Neuromuscular block (NMB) is simulated in pharmacodynamic models using the concentration of a muscle relaxant (MR) in the effect compartment and two constants, gamma and IC50. No physiologic or pharmacologic interpretation is offered for either constant. We desired to explore whether the constants are properties of the muscle or the MR and to simulate NMB when the MR binds to two sites at a single receptor. Based on steady state conditions, we defined receptor occupancy using the equilibrium dissociation constants.
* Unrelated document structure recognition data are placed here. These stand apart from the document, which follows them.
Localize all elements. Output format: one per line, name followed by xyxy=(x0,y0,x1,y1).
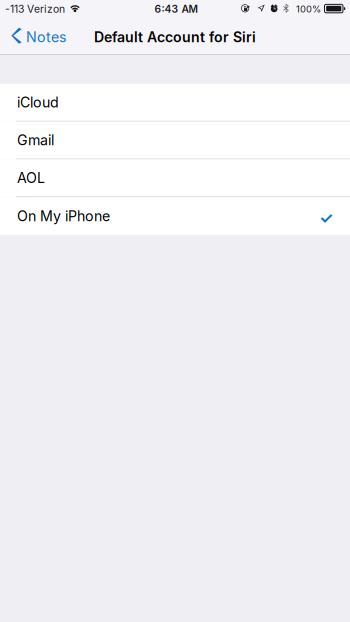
staticText: Gmail xyxy=(17,132,54,149)
button[interactable]: On My iPhone xyxy=(0,197,350,235)
staticText: On My iPhone xyxy=(17,207,110,225)
staticText: Notes xyxy=(26,28,66,46)
staticText: Default Account for Siri xyxy=(94,28,256,46)
staticText: AOL xyxy=(17,169,45,186)
staticText: iCloud xyxy=(17,94,59,111)
staticText: -113 Verizon xyxy=(5,3,65,15)
button[interactable]: iCloud xyxy=(0,84,350,122)
button[interactable]: Notes xyxy=(0,20,76,54)
staticText: 100% xyxy=(296,3,321,15)
button[interactable]: AOL xyxy=(0,159,350,197)
button[interactable]: Gmail xyxy=(0,122,350,159)
staticText: 6:43 AM xyxy=(154,3,198,15)
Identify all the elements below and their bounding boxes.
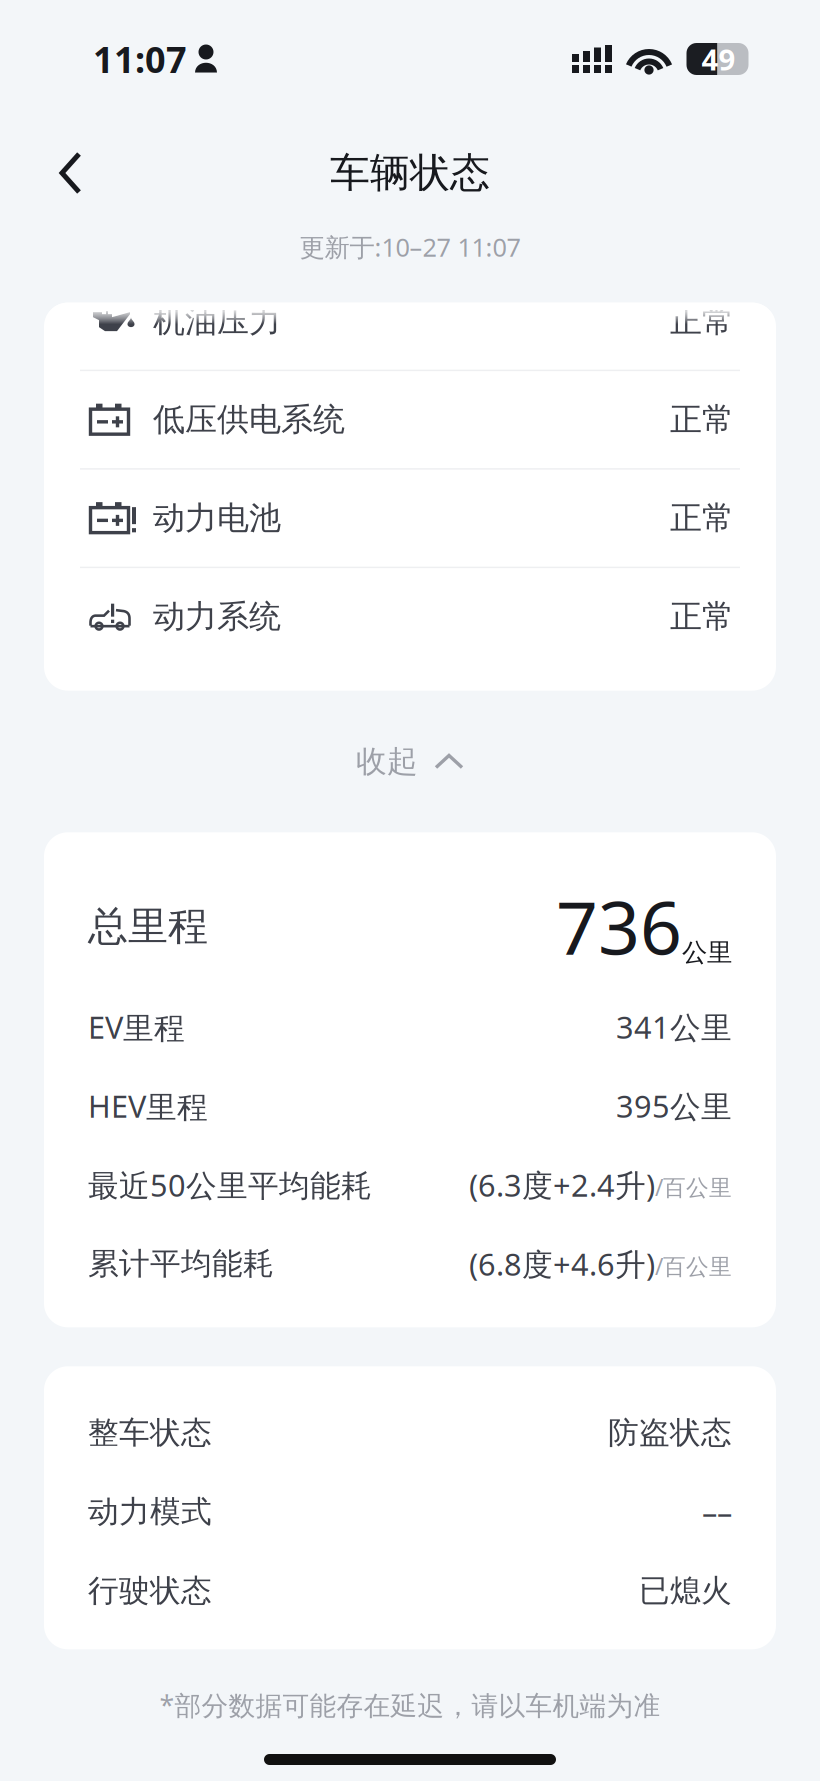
- staticText: (6.8度+4.6升): [469, 1243, 655, 1284]
- staticText: ––: [702, 1491, 732, 1532]
- staticText: 最近50公里平均能耗: [88, 1164, 372, 1205]
- staticText: /百公里: [655, 1172, 732, 1202]
- staticText: 公里: [682, 937, 732, 968]
- staticText: (6.3度+2.4升): [469, 1164, 655, 1205]
- staticText: 车辆状态: [330, 148, 490, 198]
- staticText: 动力电池: [153, 498, 281, 538]
- staticText: *部分数据可能存在延迟，请以车机端为准: [160, 1687, 660, 1723]
- staticText: 正常: [670, 400, 734, 439]
- button[interactable]: 收起: [326, 691, 494, 832]
- staticText: 更新于:10–27 11:07: [300, 230, 520, 264]
- staticText: 总里程: [88, 902, 208, 951]
- staticText: HEV里程: [88, 1085, 208, 1126]
- staticText: 机油压力: [153, 302, 281, 341]
- button[interactable]: 返回: [0, 137, 110, 209]
- staticText: 正常: [670, 597, 734, 636]
- staticText: 低压供电系统: [153, 400, 345, 439]
- staticText: 累计平均能耗: [88, 1245, 274, 1283]
- staticText: 11:07: [93, 35, 187, 83]
- staticText: EV里程: [88, 1006, 185, 1047]
- staticText: 正常: [670, 302, 734, 341]
- staticText: 49: [702, 40, 736, 78]
- staticText: /百公里: [655, 1251, 732, 1281]
- staticText: 行驶状态: [88, 1572, 212, 1610]
- staticText: 收起: [356, 743, 418, 780]
- staticText: 防盗状态: [608, 1414, 732, 1452]
- staticText: 736: [556, 878, 682, 975]
- staticText: 395公里: [616, 1085, 732, 1126]
- staticText: 动力模式: [88, 1493, 212, 1531]
- staticText: 动力系统: [153, 597, 281, 636]
- staticText: 341公里: [616, 1006, 732, 1047]
- staticText: 正常: [670, 498, 734, 538]
- staticText: 整车状态: [88, 1414, 212, 1452]
- staticText: 已熄火: [639, 1572, 732, 1610]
Two concepts are introduced: threshold occupancy and occupancy at half-maximal NMB, Occ(NMB50). Threshold occupancy is defined as receptor occupancy at the motor end plate of a muscle fiber when the fiber fails to contract and Occ(NMB50) as the median threshold occupancy. NMB may be simulated as a function of either the concentration of the muscle relaxant or receptor occupancy. We suggest: (1) The distribution of threshold occupancies is an intrinsic property of a muscle and is characterized by two constants (gamma(o) and Occ(NMB50)); (2) gamma(o) is numerically equal to the slope of the NMB vs. concentration curves and is independent of the equilibrium dissociation constants. IC50 is code termined by Occ(NMB50) and by the equilibrium dissociation constants. (3) Binding of a muscle relaxant to the second binding site influences only the estimate of IC50 but not gamma.